What You Need to Know
- A FINRA arbitration case is heading to the U.S. Supreme Court, with oral arguments scheduled for Nov. 2.
- Advisor Denise Badgerow had alleged she was fired from Ameriprise affiliate REJ Properties in retaliation for reporting the conduct of REJ's principals.
- SIFMA has signed an amicus brief in support of the Ameriprise affiliate.
The Securities Industry and Financial Markets Association signed an amicus brief supporting an Ameriprise affiliate in its dispute with a former advisor that is heading to the U.S. Supreme Court, with oral arguments scheduled for Nov. 2, court documents show.
Denise Badgerow became registered with the Financial Industry Regulatory Authority in 2014, when she became a rep and broker for Ameriprise Financial Services, according to her report on FINRA’s BrokerCheck website. She went on to become a registered advisor one year later but left the firm in 2016.
She went on to allege in a FINRA arbitration dispute that she was fired from Ameriprise affiliate REJ Properties in retaliation for reporting to Ameriprise the conduct of Thomas James Meyer, Ray Anthony Trosclair and Gregory Alan Walters, the principals of REJ, which does business as Walters, Meyer, Trosclair & Associates.

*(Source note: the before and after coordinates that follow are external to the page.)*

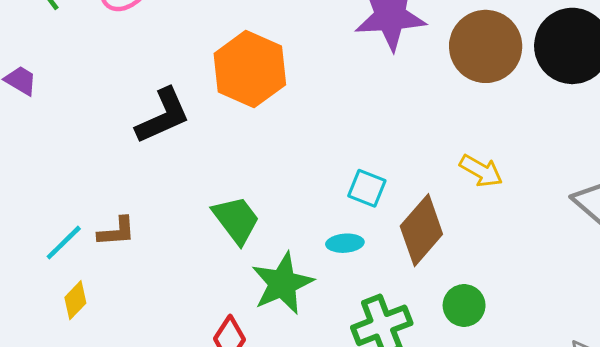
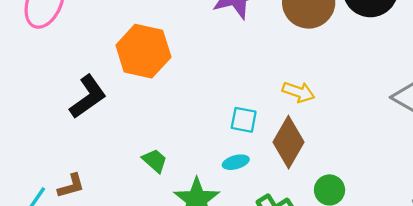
yellow arrow: (481, 171) -> (298, 92), moved
green trapezoid: (236, 220) -> (155, 161), size x0.7

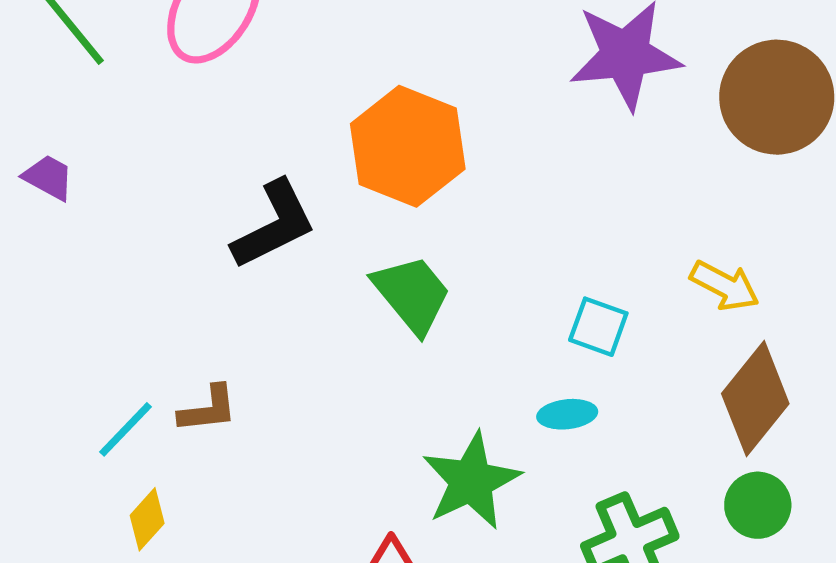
brown diamond: (289, 142) -> (755, 399), moved
green trapezoid: (155, 161) -> (412, 294), moved, size x1.5

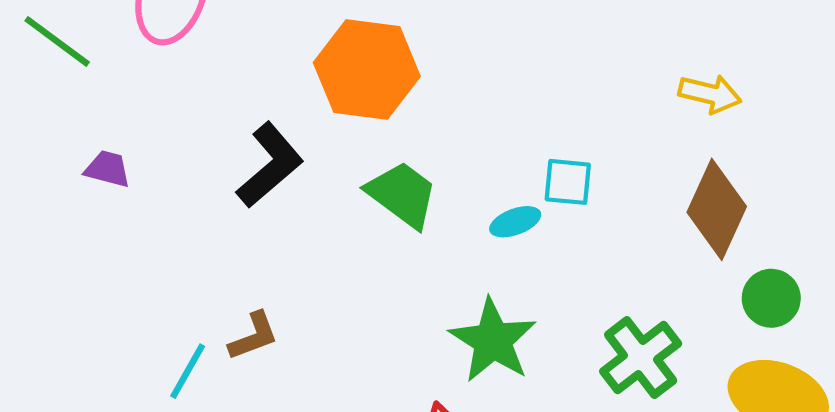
purple trapezoid: (48, 177) -> (108, 169), moved
yellow arrow: (725, 286) -> (710, 94), moved
cyan ellipse: (567, 414) -> (515, 222), moved
green circle: (758, 505) -> (771, 298), moved

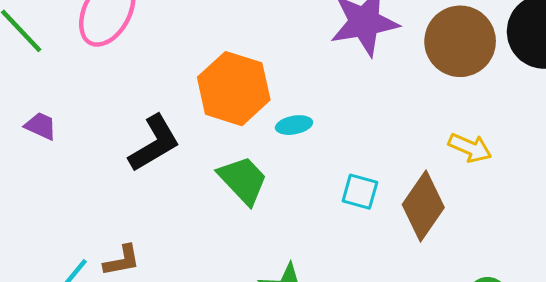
brown diamond: (717, 209) -> (423, 206), moved
cyan ellipse: (515, 222) -> (294, 125), moved

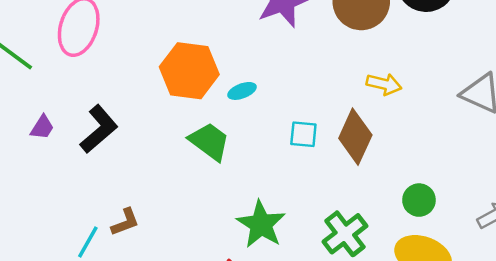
purple trapezoid: (41, 126) -> (42, 127), turned 108
black L-shape: (154, 143) -> (99, 129), moved

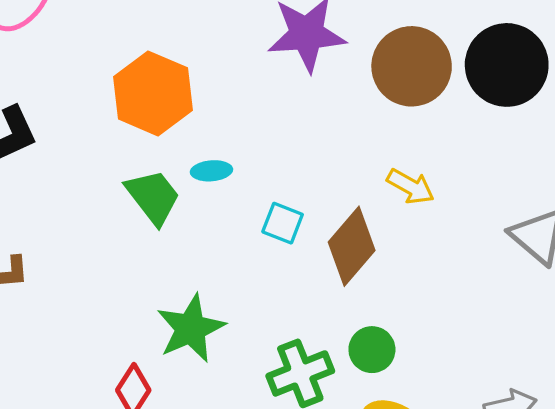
cyan ellipse: (242, 91) -> (211, 171), moved
green circle: (419, 200) -> (372, 350), moved

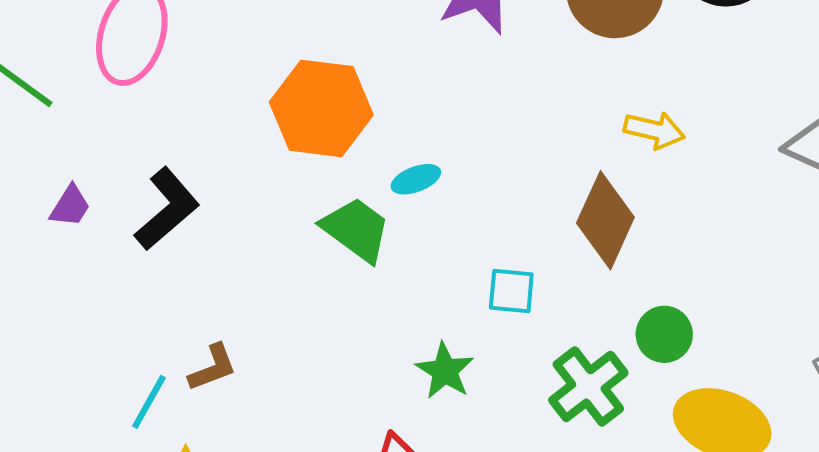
cyan square: (283, 223) -> (511, 291), moved
green star: (191, 328) -> (445, 371), size x0.7

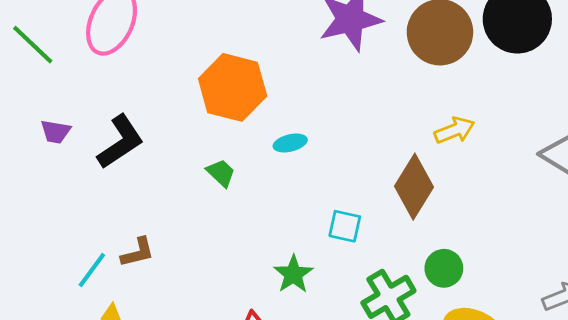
yellow arrow: (654, 130) -> (454, 130), turned -42
purple trapezoid: (70, 206) -> (56, 132), turned 60
green trapezoid: (356, 229) -> (221, 173), moved, size x0.6

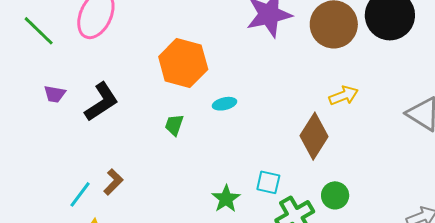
green trapezoid: (221, 173) -> (174, 125), turned -115
cyan square: (345, 226) -> (268, 182), moved
brown L-shape: (138, 252) -> (113, 182), turned -32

The three respondents “tortiously interfered” with Badgerow’s employment agreement, and the agreement’s noncompete and non-solicitation provisions are invalid, she alleged.
REJ also “tortiously interfered” with her book of business after her “wrongful termination in violation of Louisiana’s Unfair Trade Practices & Consumer Protection Law,” she alleged.

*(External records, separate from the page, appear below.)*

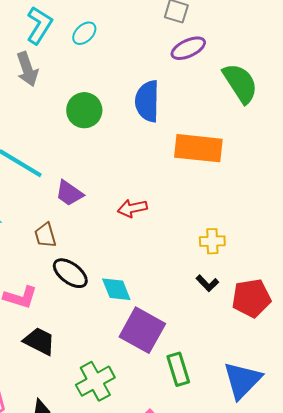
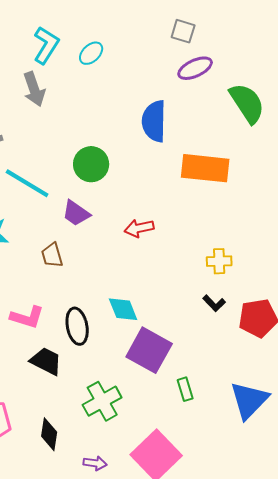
green circle: (84, 110) -> (91, 164), moved
black ellipse: (70, 273) -> (77, 326), moved, turned 42
green rectangle: (178, 369) -> (185, 389), size x0.7

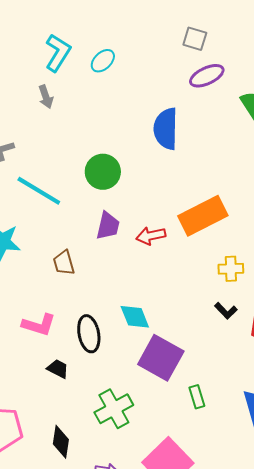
gray arrow: (34, 89) -> (46, 97), size x0.7
orange rectangle: (205, 168) -> (203, 216), moved, turned -33
purple trapezoid: (76, 213) -> (108, 226), moved, turned -112
black trapezoid: (46, 361) -> (58, 369), size x0.7

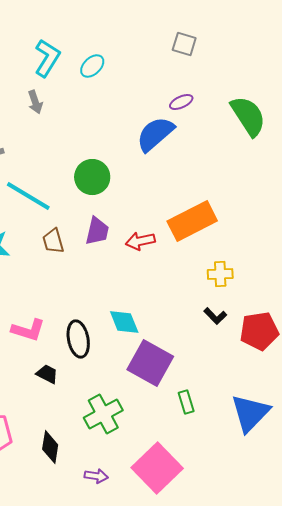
purple ellipse: (207, 76) -> (181, 102), moved, size x0.7
blue semicircle: (166, 129) -> (155, 134), turned 48
brown trapezoid: (64, 263) -> (53, 241), moved

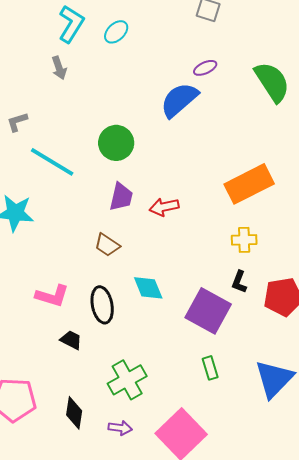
orange rectangle: (192, 221) -> (249, 184), moved
brown trapezoid: (53, 241) -> (107, 245), moved, turned -40
black L-shape: (215, 316) -> (239, 282), turned 65
purple square: (150, 363) -> (208, 311), moved
purple arrow: (96, 476) -> (120, 428), moved

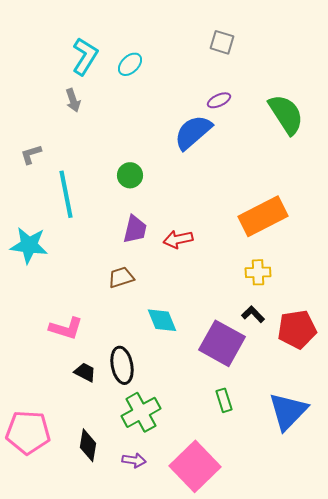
green circle: (116, 143) -> (130, 175), size x0.7
cyan line: (52, 162) -> (66, 194), turned 48
brown trapezoid: (107, 245) -> (121, 277), turned 128
black L-shape: (239, 282) -> (253, 314), turned 115
black ellipse: (102, 305) -> (122, 365), moved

In a second amended and restated statement of claim, Badgerow added Ameriprise as a respondent, alleging that because it was a “joint employer,” it was “jointly and severally liable for the actions” of the other respondents and REJ.
A FINRA arbitration panel, however, dismissed all her claims in 2018.
In 2019, Badgerow sought to vacate the FINRA award via an action in Louisiana state court, alleging the REJ principals engaged in fraud against the FINRA arbitrators. The respondents went on to get the case removed to U.S. District Court for the Eastern District of Louisiana.